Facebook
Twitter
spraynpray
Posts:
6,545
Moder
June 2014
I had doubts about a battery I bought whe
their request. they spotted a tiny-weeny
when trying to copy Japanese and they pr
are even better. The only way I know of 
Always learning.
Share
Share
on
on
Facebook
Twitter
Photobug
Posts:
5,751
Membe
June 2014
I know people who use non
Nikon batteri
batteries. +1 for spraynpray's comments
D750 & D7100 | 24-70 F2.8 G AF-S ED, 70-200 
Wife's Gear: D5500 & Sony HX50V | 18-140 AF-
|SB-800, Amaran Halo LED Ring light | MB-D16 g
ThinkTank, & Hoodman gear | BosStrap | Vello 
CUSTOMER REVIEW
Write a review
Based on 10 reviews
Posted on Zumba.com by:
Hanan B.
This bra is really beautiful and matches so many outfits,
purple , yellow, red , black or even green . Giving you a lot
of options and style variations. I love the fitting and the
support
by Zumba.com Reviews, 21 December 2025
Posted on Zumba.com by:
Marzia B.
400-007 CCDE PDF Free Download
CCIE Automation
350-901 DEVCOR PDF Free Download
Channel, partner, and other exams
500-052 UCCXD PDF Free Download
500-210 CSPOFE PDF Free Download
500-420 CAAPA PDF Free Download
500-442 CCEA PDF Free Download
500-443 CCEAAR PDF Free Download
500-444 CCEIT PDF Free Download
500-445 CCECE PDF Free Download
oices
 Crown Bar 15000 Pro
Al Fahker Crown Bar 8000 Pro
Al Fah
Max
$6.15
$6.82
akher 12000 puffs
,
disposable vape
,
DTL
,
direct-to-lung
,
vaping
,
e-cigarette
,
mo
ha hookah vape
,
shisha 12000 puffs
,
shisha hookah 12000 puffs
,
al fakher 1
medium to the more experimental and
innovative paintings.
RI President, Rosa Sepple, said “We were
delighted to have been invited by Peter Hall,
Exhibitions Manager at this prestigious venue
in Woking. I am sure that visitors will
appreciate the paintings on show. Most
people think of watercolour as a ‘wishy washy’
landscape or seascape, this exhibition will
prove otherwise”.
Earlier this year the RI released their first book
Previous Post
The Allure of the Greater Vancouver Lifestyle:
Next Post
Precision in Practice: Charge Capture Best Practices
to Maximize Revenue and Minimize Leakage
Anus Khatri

|---|

→ EXERCISE
Scan the records above for the string "people", then copy each line where it turns up.

→ RESPONSE FOR THIS EXERCISE
I know people who use non
people think of watercolour as a ‘wishy washy’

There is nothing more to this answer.